Dopo i precedenti spettacoli dedicati ad autori come Fëdor Dostoevskij e Antonio Tarantino (in collaborazione con Alberto Oliva e Mino Manni) torna in scena Diana Ceni con il suo nuovo progetto. Questa volta si cimenta con la scrittura di Massimo Sgorbani Gianni, mi senti?, un originale adattamento in forma di monologo de Le cose sottili dell’aria, uno dei testi più belli e inquietanti del pluri-premiato e pluri-rappresentato Sgorbani. Di lui dice Renato Palazzi: ”Massimo Sgorbani è probabilmente uno degli autori più interessanti del teatro italiano di oggi, o quanto meno uno dei più capaci di esprimere una scrittura dal segno forte e crudele, comunque tale da non lasciare lo spettatore indifferente”.
SINOSSI - LA SALITA
"In salita si può smettere di correre, ma non di pedalare: bisogna andare sempre avanti, pedalata dopo pedalata, vivere ogni giorno, con la giusta ironia. Basterà una bicicletta per narrare gioie e dolori di una vita intera? Diana Ceni si racconta a ruota libera in un monologo divertente, nostalgico e pieno di brio. L'autrice ha il dono di far diventare la sua esperienza, così disperata e autobiografica, patrimonio di tutti, medicina per altre ferite" (fonte: www.condominiosolutionseventi.it).
SINOSSI - MATER
"Diana Ceni ha un sorriso che vale tutta una summa theologiae; ha un quarto di luna appoggiato sul viso, a illuminare la notte della coscienza. Sorride, e l’orizzonte di quel sorridere è quasi metafisico. Sembra un’illuminazione interiore, stato dell’essere che filtra da un pertugio, facendo venire voglia, allo spettatore, di aprire quella porta, per vedere pienamente la luce. Quell’incurvatura ha qualcosa di dostoevskjiano, di mariano: emana una misercordia, un senso profondo di compassione per l’altro da sé. Era fatale, sillogisticamente sicuro, che, prima o poi, da attrice, si confrontasse con l’archetipo della madre, della Maria evangelica. Ma, qui, non incarna una Madonna qualunque, un ritrattino agiografico, di fronte al quale appoggiare un lumino commemorativo; piuttosto, un personaggio con il codice genetico emotivo, psichico, spirituale che potrebbe appartenere a una creatura testoriana. È soprattutto carne, carne mischiata, fatalmente impastata e indistinguibile dal vento dell’anima che la agita." (recensione de Il Tearante, a cura di Danilo Caravà)

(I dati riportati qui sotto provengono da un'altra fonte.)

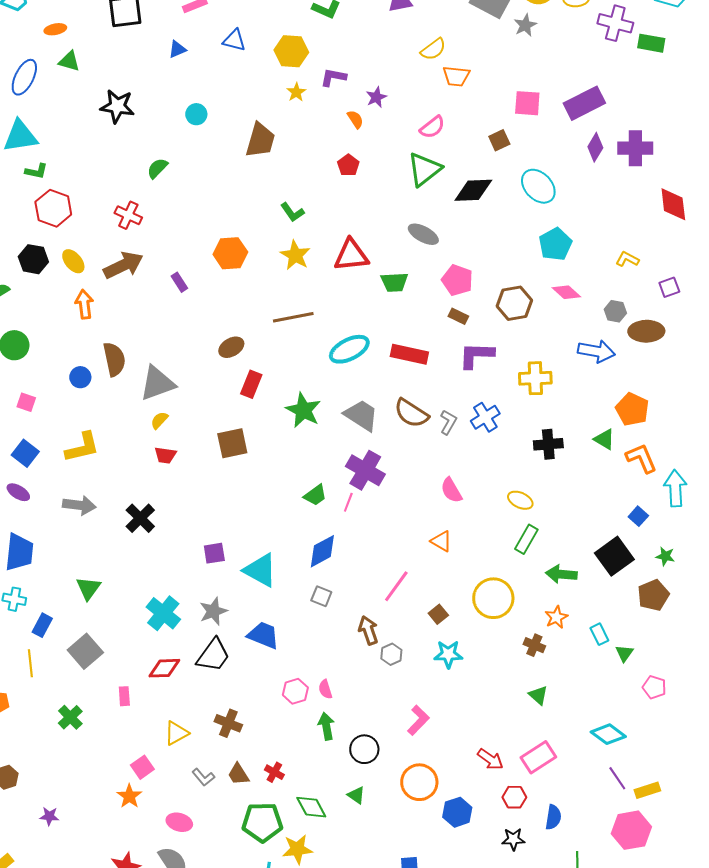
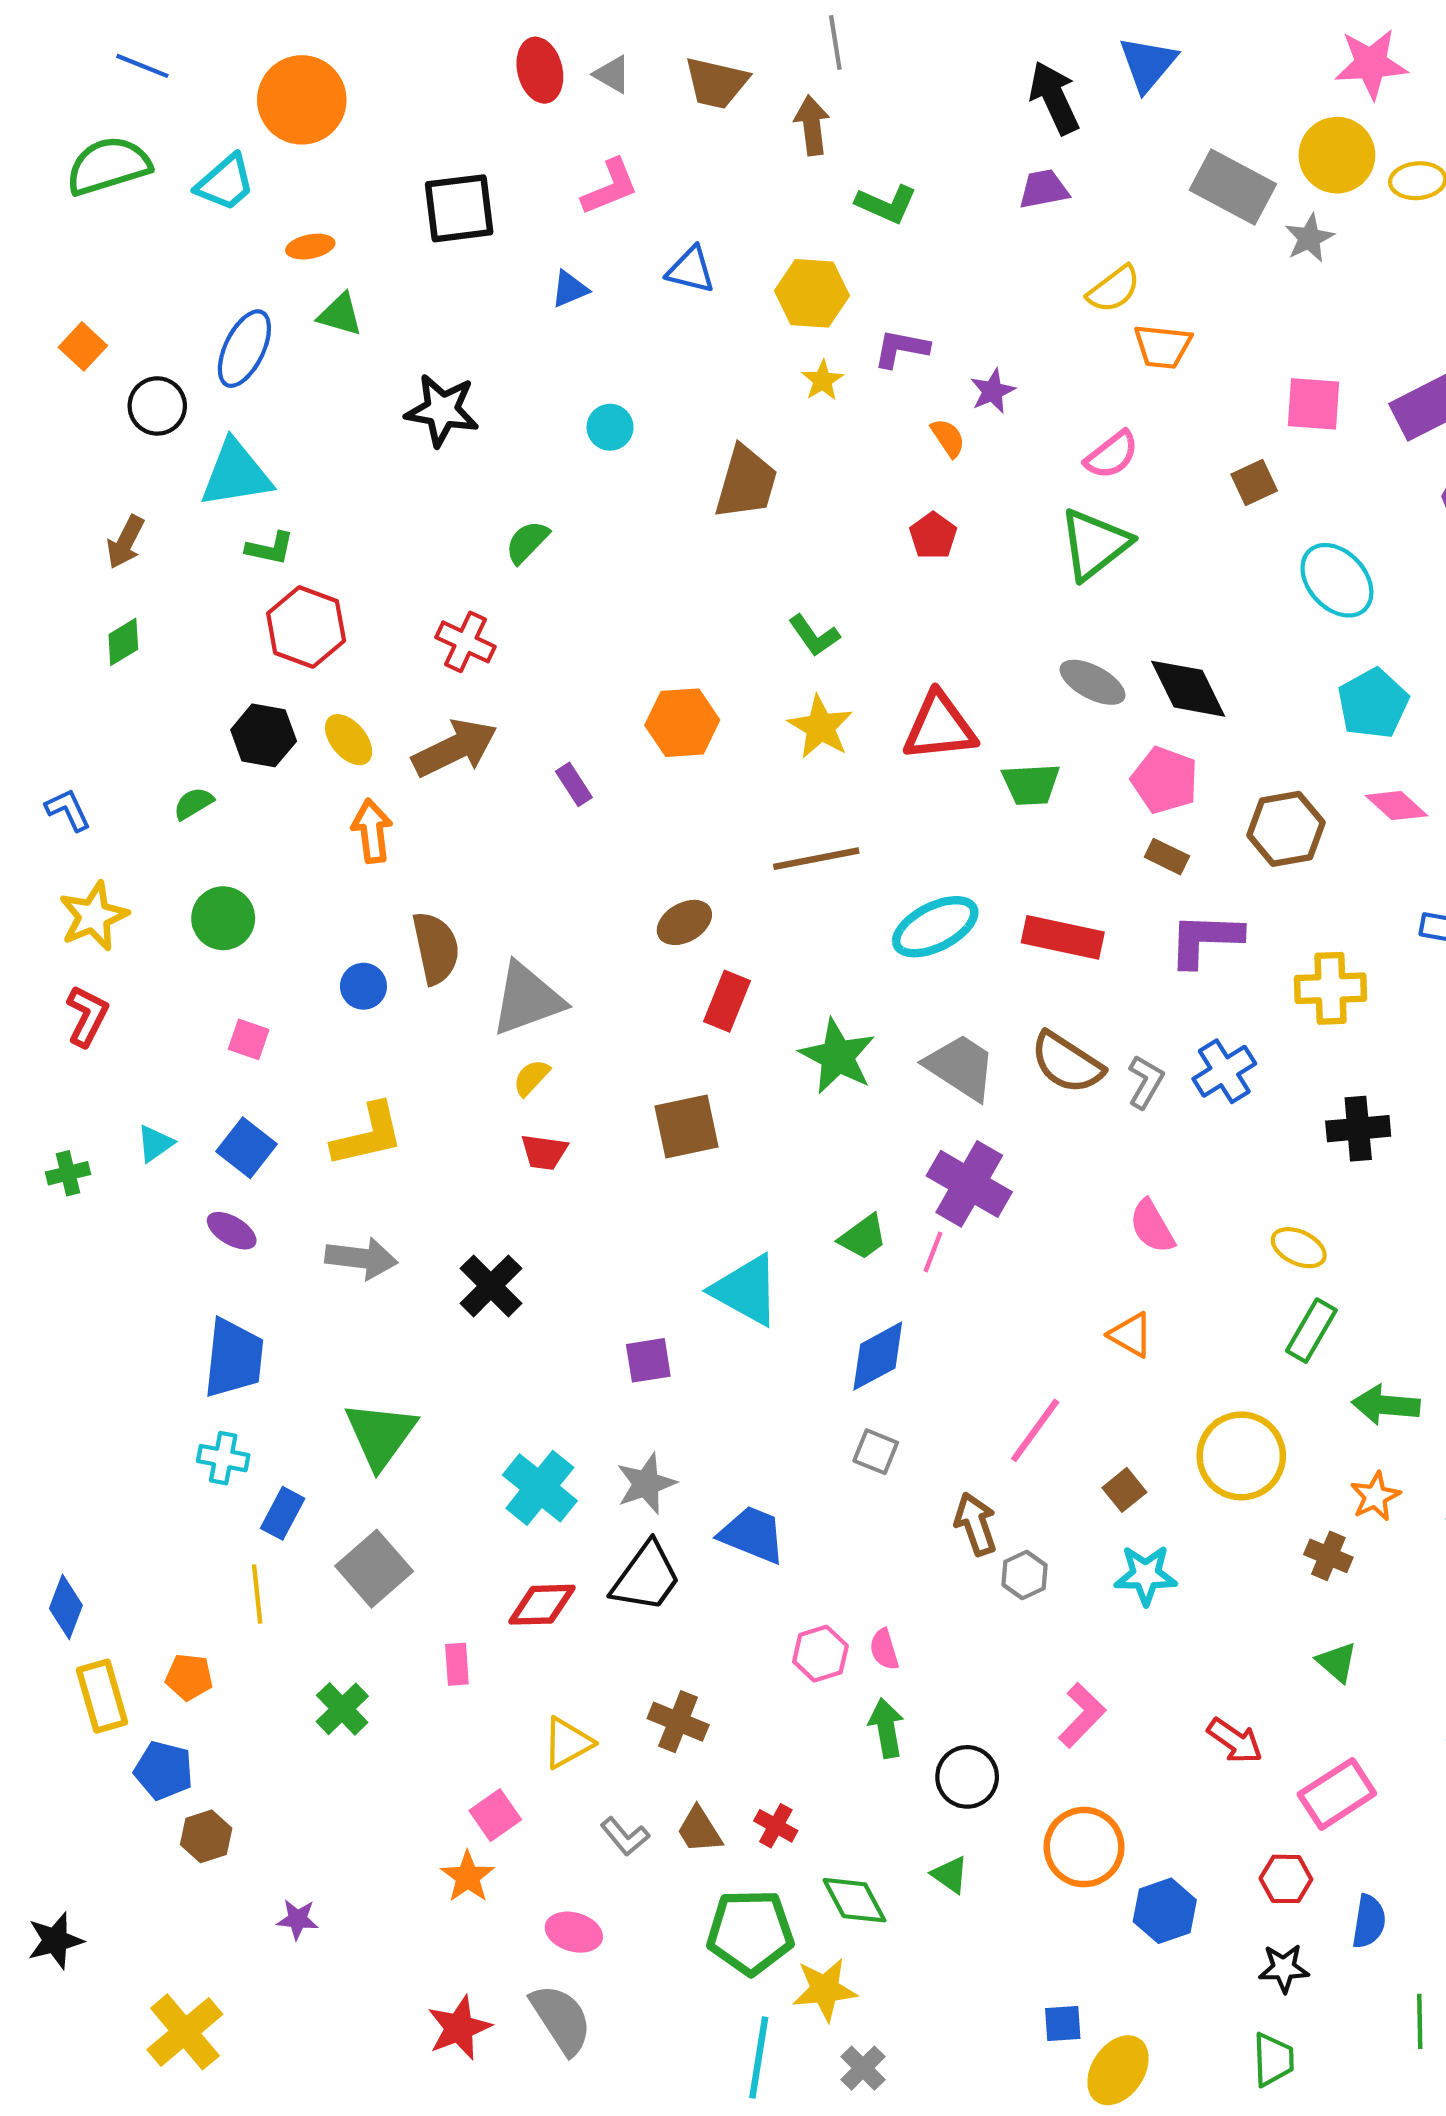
black diamond: (473, 190) -> (1188, 689), moved, turned 66
cyan triangle: (260, 570) -> (746, 1290), moved
green triangle: (88, 588) -> (380, 1435), size x1.4
red arrow: (490, 759) -> (1235, 1741), moved

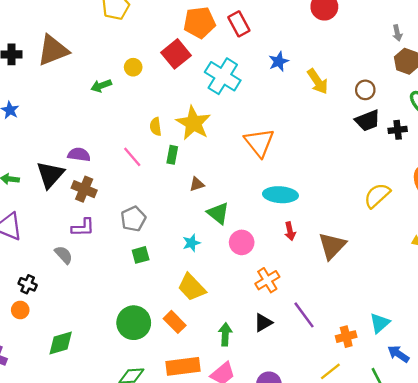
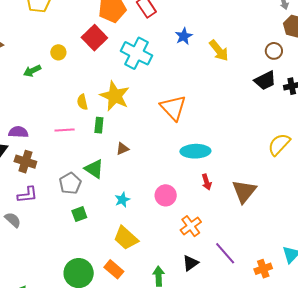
brown circle: (365, 90) -> (274, 51), moved
pink line: (132, 157) -> (65, 130), turned -48
green triangle: (218, 213) -> (94, 169), moved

SINOSSI - SI PUÒ UCCIDERE PER AMORE?
Qual è il vero motivo che spinge Clitemnestra a uccidere? La regina non sa bene contro chi indirizzare la rabbia, la frustrazione e l’angoscia che l’attanagliano. Avvisata della caduta di Troia, sulle prime vorrebbe far fuori Egisto, come se quest’atto bastasse a chiudere in una parentesi l’esperienza dell’adulterio. “E l’adulterio non è sovente che una forma disperata della fedeltà”. Annotazione finissima. Clitemnestra non è tanto (o solo) una Penelope che non è rimasta fedele al marito lontano, quanto una moglie che non sa perdonare: non il tradimento di Agamennone, quanto la sua indifferenza". (Alibionline, di Saul Stucchi)
SINOSSI - UN ATTO D'AMORE
Un travolgente monologo che potremmo definire giallo-rosa, a cui non manca certo l’ironia, e il cui finale non può ovviamente essere svelato. La protagonista vive un amore malato e morboso con un suo superiore d’ufficio che la convince ad andare a vivere con lui. Ossessionata dal possesso, tutto deve essere suo. Non può sopportare che altri si impadroniscano delle sue cose, del suo uomo, della casa in cui lui l’ha accolta (anche se non ha voluto sposarla) e che subito ha considerato sua.
Il vuoto dentro di lei è incolmabile e, alla fine, realizza di non riuscire a riempirlo, neppure con l’azione più estrema. Diana Ceni, dopo essersi messa in gioco con la drammaturgia di Antonio Tarantino e Massimo Sgorbani, dopo avere impersonato la grande regina Clitemnestra, decide di stupirci con un’interpretazione surreale e grottesca, piena di colpi di scena.